Microsoft hat einen Schwung neuer Insider-Vorschauversionen von Windows herausgegeben. Der experimentelle Zweig glänzt durch weniger erforderliche Reboots, aber auch die Release-Vorschauen haben einige Verbesserungen unter der Haube.
Microsoft kündigt die neuen Insider-Vorschauen in einem Blogbeitrag an. Neue Abbilder gibt es für den Beta-Kanal (Build 26220.8680) und den Experimental-Kanal (Build 26300.8687), aber auch eine neue Insider-Release-Preview liegt vor (26100.8728/26200.8728). Microsoft hebt insbesondere die Verschlankung von Windows Update hervor, was im experimentellen Zweig nun einzieht. Ein Raunen dazu gab es bereits im März, ein Blogbeitrag von Microsoft aus dem April wurde diesbezüglich konkreter. Windows Updates sollen künftig weniger stören. Mehrmals im Monat meldet sich Windows, dass es ein Update und einen Reboot brauche, was ablenke. Um das zu reduzieren, vereinheitlicht Microsoft nun die Windows Updates, sodass Treiber-, .NET- und Firmware-Updates zusammen mit den monatlichen Updates verteilt werden, was die Anzahl der nötigen Neustarts auf einen begrenzen soll. Das betrifft die monatlichen Sicherheitsupdates, aber auch ungeplante Notfallupdates sowie die optionalen Nicht-Sicherheitsupdates, die Nutzerinnen und Nutzer anstoßen. Technisch soll Windows die Updates bereits im Hintergrund herunterladen und wartet dann einfach für eine koordinierte Installation zu den genannten Zeitpunkten mit dem zugehörigen Reboot.
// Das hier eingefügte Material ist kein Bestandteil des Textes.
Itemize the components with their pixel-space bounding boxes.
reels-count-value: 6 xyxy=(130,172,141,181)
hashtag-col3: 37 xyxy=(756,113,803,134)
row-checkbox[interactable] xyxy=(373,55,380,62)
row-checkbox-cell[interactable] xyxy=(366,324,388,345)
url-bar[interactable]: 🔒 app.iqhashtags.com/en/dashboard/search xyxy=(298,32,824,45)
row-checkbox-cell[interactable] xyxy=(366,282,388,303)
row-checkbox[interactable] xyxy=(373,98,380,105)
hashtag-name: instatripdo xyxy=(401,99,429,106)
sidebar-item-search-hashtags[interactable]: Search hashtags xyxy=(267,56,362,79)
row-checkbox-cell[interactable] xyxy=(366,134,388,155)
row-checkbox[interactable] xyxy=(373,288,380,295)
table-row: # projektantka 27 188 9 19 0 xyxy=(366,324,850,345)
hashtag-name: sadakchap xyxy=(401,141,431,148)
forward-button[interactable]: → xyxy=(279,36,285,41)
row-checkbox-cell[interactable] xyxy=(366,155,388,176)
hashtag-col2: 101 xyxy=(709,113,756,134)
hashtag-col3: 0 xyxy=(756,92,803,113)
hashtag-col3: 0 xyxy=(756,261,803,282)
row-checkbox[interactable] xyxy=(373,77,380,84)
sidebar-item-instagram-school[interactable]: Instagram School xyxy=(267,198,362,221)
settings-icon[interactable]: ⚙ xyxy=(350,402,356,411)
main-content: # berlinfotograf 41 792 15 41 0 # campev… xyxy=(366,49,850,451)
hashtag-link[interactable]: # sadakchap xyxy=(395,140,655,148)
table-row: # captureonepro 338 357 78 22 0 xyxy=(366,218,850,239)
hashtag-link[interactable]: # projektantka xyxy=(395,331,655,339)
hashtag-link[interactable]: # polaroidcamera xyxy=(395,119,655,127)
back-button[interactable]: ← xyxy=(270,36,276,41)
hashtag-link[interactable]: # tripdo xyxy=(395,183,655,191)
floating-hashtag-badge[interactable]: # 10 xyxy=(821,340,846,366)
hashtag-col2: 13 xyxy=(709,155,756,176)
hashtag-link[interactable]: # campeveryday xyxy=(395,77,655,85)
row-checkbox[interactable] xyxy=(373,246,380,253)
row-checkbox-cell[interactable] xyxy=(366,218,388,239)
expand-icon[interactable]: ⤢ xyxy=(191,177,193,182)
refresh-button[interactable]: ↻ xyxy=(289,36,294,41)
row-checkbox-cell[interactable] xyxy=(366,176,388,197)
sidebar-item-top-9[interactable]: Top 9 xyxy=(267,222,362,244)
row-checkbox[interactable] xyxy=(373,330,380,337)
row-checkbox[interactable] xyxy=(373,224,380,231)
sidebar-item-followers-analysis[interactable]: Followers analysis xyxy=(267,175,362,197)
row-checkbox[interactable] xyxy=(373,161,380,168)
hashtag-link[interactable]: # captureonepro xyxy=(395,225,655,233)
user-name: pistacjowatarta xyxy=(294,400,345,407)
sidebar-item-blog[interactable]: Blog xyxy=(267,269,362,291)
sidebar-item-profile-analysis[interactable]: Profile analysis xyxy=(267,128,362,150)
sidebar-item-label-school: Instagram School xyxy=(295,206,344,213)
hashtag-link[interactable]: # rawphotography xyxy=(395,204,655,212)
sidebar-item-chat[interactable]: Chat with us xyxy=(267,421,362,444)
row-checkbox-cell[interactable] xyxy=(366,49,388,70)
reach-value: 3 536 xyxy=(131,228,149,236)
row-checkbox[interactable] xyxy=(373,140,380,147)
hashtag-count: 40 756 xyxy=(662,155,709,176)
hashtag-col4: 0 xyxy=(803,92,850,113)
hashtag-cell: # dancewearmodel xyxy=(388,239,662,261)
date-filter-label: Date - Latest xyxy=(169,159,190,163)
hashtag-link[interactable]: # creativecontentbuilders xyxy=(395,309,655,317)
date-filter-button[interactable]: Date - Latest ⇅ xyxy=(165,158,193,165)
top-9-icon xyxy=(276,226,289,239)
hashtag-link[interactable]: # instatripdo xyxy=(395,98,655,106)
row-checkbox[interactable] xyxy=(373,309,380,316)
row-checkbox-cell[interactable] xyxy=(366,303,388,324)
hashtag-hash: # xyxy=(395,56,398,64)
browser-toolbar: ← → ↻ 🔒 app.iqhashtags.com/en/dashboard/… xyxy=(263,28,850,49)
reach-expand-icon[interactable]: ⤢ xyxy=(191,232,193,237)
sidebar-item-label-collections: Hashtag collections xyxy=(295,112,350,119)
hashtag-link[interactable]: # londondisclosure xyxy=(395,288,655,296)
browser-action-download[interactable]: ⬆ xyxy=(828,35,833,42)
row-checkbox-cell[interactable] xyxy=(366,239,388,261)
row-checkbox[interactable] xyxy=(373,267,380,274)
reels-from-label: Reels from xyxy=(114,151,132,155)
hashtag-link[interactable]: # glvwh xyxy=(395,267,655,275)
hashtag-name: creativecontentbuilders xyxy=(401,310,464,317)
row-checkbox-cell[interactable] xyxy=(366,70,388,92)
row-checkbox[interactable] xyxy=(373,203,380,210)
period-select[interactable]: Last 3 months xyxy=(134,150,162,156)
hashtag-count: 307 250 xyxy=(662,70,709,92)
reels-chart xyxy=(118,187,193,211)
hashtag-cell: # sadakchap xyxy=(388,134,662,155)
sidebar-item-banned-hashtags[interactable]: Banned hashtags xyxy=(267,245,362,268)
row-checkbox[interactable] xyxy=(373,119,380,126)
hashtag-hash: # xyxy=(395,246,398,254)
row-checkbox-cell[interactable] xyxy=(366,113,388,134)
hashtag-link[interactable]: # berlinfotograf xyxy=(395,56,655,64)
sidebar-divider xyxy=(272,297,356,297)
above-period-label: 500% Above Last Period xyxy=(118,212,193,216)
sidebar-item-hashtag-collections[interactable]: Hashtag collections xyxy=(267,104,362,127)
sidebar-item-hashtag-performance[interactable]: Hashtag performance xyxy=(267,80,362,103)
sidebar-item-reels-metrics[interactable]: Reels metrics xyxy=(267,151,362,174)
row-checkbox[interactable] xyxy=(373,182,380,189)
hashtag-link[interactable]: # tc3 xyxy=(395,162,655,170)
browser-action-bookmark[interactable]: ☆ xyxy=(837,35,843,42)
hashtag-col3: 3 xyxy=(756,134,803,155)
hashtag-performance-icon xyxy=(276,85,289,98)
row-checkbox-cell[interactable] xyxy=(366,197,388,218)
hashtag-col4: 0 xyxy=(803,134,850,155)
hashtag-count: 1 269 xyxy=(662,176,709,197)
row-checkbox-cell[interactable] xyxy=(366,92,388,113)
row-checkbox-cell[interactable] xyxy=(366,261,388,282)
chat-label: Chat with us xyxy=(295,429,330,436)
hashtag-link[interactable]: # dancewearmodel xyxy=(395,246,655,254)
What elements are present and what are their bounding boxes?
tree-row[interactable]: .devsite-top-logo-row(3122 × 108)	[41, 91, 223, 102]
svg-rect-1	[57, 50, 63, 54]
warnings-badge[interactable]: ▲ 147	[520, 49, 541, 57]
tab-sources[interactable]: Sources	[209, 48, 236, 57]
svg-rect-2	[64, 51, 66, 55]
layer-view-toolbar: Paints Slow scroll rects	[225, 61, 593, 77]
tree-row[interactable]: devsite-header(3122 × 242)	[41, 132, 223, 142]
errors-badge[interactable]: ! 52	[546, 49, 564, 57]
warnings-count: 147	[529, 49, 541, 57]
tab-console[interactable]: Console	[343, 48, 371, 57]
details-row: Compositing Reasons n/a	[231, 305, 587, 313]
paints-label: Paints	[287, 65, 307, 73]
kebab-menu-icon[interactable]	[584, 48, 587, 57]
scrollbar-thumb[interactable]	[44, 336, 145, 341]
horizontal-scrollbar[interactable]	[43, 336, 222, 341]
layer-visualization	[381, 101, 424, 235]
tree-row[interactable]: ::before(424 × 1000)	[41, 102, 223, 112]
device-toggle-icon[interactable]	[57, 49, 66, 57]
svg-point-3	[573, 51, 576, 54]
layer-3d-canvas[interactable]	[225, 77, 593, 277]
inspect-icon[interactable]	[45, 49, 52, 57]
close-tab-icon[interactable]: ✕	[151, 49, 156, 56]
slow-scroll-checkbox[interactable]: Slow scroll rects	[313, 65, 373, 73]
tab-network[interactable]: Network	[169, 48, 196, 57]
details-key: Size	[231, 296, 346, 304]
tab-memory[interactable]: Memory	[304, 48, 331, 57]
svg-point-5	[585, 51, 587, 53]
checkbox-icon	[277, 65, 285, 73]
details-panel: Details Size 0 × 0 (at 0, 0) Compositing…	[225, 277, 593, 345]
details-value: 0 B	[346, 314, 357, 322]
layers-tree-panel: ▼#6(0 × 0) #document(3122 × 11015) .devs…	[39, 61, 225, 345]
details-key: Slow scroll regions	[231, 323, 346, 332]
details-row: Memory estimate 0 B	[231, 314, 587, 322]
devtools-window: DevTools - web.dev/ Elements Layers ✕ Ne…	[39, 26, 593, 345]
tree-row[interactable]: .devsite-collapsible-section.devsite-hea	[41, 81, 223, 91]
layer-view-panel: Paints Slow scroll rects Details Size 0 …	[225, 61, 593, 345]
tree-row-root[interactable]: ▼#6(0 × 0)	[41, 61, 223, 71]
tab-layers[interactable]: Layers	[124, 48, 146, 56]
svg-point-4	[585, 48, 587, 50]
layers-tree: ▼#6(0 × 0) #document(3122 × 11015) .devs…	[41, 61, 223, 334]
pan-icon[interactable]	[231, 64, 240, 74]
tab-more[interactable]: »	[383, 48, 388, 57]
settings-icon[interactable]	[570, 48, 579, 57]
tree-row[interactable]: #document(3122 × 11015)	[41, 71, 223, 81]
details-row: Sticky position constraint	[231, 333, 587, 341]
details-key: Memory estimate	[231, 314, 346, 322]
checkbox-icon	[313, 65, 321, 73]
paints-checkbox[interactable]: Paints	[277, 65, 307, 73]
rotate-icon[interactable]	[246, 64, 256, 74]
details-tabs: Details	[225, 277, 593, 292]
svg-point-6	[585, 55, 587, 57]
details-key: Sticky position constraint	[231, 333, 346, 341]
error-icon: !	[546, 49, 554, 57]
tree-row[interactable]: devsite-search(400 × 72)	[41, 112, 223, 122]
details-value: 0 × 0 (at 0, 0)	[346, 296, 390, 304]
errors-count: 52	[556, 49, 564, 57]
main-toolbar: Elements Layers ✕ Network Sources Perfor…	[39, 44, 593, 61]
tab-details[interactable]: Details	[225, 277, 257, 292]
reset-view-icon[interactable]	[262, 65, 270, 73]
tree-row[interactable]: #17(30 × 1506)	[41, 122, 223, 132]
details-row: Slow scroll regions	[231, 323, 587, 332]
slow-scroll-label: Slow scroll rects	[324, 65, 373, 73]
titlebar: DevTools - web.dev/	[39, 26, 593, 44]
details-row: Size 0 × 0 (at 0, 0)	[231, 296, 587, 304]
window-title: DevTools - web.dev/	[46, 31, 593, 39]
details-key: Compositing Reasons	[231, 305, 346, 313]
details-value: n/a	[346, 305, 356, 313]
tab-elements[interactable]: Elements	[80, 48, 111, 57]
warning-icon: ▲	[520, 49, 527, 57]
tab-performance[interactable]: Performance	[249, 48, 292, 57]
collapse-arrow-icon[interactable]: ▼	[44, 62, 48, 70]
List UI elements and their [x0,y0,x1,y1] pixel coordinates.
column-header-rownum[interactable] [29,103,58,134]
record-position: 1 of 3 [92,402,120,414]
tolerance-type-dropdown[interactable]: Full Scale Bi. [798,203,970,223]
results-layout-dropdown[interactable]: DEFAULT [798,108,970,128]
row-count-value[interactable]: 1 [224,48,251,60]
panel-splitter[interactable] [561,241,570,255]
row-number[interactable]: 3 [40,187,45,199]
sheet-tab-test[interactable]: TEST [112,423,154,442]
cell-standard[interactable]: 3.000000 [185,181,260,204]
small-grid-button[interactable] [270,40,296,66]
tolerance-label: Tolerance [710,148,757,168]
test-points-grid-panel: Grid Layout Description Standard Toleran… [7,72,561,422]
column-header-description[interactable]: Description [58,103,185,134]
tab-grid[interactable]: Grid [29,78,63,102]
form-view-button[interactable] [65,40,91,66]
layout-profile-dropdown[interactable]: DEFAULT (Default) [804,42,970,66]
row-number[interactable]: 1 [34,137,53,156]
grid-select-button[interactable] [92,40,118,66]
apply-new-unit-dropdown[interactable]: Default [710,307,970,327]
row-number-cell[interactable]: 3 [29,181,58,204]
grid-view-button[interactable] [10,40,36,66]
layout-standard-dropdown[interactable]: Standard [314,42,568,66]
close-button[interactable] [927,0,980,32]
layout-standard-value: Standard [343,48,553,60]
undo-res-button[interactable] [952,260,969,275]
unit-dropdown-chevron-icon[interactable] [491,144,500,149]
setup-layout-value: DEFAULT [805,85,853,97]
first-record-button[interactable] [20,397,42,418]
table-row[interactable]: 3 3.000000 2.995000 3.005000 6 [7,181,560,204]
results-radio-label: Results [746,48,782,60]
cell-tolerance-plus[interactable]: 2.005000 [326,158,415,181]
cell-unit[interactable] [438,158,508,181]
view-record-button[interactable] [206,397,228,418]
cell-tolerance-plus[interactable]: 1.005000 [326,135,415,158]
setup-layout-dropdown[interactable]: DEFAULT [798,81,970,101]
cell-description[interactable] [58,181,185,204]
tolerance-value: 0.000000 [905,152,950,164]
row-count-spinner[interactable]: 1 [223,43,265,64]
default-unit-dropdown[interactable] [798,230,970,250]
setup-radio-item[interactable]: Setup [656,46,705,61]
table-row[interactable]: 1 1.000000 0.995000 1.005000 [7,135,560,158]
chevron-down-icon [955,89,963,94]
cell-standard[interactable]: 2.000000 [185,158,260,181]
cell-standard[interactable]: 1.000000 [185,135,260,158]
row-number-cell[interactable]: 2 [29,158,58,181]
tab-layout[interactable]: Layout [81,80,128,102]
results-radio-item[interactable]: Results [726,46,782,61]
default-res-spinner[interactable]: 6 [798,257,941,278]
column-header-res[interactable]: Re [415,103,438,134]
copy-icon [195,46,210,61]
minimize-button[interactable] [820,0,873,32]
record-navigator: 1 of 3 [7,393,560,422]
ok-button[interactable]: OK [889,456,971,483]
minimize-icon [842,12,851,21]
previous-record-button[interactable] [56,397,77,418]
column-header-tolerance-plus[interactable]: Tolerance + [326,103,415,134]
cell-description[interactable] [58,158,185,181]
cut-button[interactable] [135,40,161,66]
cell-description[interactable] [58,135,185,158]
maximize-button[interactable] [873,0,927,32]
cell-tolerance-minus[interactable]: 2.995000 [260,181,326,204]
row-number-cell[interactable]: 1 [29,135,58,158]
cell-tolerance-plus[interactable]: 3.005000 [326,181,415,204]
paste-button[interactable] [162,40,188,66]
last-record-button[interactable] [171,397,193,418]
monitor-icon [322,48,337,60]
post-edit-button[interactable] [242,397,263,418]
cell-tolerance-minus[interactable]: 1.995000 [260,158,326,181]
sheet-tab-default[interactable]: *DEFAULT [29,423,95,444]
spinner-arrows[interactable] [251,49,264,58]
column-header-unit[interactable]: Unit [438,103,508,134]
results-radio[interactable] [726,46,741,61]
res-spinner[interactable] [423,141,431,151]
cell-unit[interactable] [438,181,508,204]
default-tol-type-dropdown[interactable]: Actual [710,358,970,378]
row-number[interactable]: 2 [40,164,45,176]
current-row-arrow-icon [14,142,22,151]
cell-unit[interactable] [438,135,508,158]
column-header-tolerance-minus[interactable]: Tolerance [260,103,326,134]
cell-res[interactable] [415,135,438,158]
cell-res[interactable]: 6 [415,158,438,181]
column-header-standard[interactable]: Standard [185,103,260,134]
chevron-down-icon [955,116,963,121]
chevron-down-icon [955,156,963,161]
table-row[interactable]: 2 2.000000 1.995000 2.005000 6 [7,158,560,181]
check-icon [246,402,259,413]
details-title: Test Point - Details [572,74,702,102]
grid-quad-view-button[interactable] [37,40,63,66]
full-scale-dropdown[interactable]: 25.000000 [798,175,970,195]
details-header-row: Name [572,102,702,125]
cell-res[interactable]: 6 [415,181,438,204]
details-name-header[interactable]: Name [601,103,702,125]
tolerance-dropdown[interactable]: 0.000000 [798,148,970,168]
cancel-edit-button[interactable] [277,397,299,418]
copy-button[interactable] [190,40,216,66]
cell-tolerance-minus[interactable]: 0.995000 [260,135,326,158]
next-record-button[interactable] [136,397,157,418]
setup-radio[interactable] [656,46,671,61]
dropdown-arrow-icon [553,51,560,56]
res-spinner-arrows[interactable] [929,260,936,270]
Ebenfalls im Experimental-Build testet Microsoft eine aufgebrezelte Suchfunktion. Sie soll sich nicht an Tippfehlern, vergessenen Buchstaben, zusätzlichen Buchstaben oder Wortteilen für Apps aufhängen. Konkret soll etwa der Suchbegriff „utlook“ immer noch „Outlook“ finden können. Außerdem sollen relevantere Einstellungen höher in den Suchergebnissen auftauchen, hier haben die Entwickler ebenfalls Fortschritte gemacht.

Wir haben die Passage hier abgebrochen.